Un monde s’effondre

Immense romancière québécoise, méconnue en France, Marie-Claire Blais poursuit avec Des chants pour Angel son magnifique cycle romanesque inauguré par le roman Soifs en 1996. Elle écrit là le neuvième roman de la série, après Le festin au crépuscule paru en 2016. Dans Le festin, le personnage de l’écrivain prophétique, Daniel, constituait le point central d’une constellation d’une centaine de personnages. Dans Des chants pour Angel, l’enfant sidéen du Jardin des acacias, Angel, meurt, et sa mort provoque l’émergence et la résurgence des voix des autres personnages apparus dans les huit romans précédents.
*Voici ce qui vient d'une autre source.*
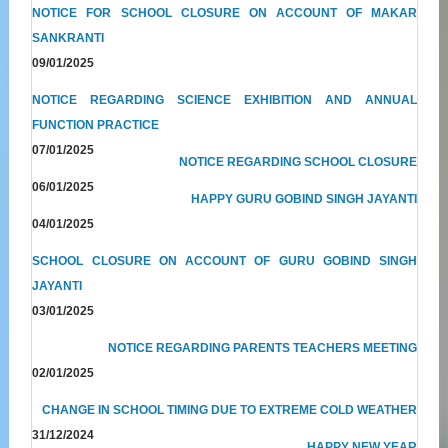
NOTICE FOR SCHOOL CLOSURE ON ACCOUNT OF MAKAR
SANKRANTI
09/01/2025
NOTICE REGARDING SCIENCE EXHIBITION AND ANNUAL
FUNCTION PRACTICE
07/01/2025
NOTICE REGARDING SCHOOL CLOSURE
06/01/2025
HAPPY GURU GOBIND SINGH JAYANTI
04/01/2025
SCHOOL CLOSURE ON ACCOUNT OF GURU GOBIND SINGH
JAYANTI
03/01/2025
NOTICE REGARDING PARENTS TEACHERS MEETING
02/01/2025
CHANGE IN SCHOOL TIMING DUE TO EXTREME COLD WEATHER
31/12/2024
HAPPY NEW YEAR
Dans un paysage insulaire peuplé de pélicans, bercé par le grondement des vagues, une unique phrase forme le livre, comme un souffle vital qui semblerait ne jamais pouvoir s’éteindre, comme le chaos qui précipite le monde vers une fin qui semblerait ne jamais pouvoir tout à fait advenir.


Marie-Claire Blais, Des chants pour Angel. Seuil, 236 p., 19 €


« Viens, Mabel, marche entre nous deux, Robbie et moi, et dis à ton perroquet de se taire, il répète tout ce que je dis, quel écho rauque quand déjà il y a la mer qui gronde. » Ainsi s’ouvre Des chants pour Angel, en mouvement, porté par le bruit des vagues et les voix de Petites Cendres et du perroquet, vers la plage des Pélicans où les personnages doivent célébrer les funérailles du jeune Angel. Petites Cendres entraîne la vieille Mabel avec Jerry, son perroquet, son sac si lourd dont elle ne se déleste qu’à la fin, et le poids de ce « pauvre peuple noir dévasté qu’[elle] porte ». Elle entraîne dans un même mouvement son lecteur, l’appelle au silence, à l’écoute des voix des autres qui souffrent, à l’écoute du bruit du ressac des vagues où résonne la fureur d’un monde sans lieu ni date dont on entend pourtant les échos actuels. Elle l’emporte soudain dans une immense phrase lyrique comme elle emporte vers la plage, où toute la ville doit venir, Léna, le docteur Dieudonné, Misha, le chien d’Angel, la révérende Ézéchielle…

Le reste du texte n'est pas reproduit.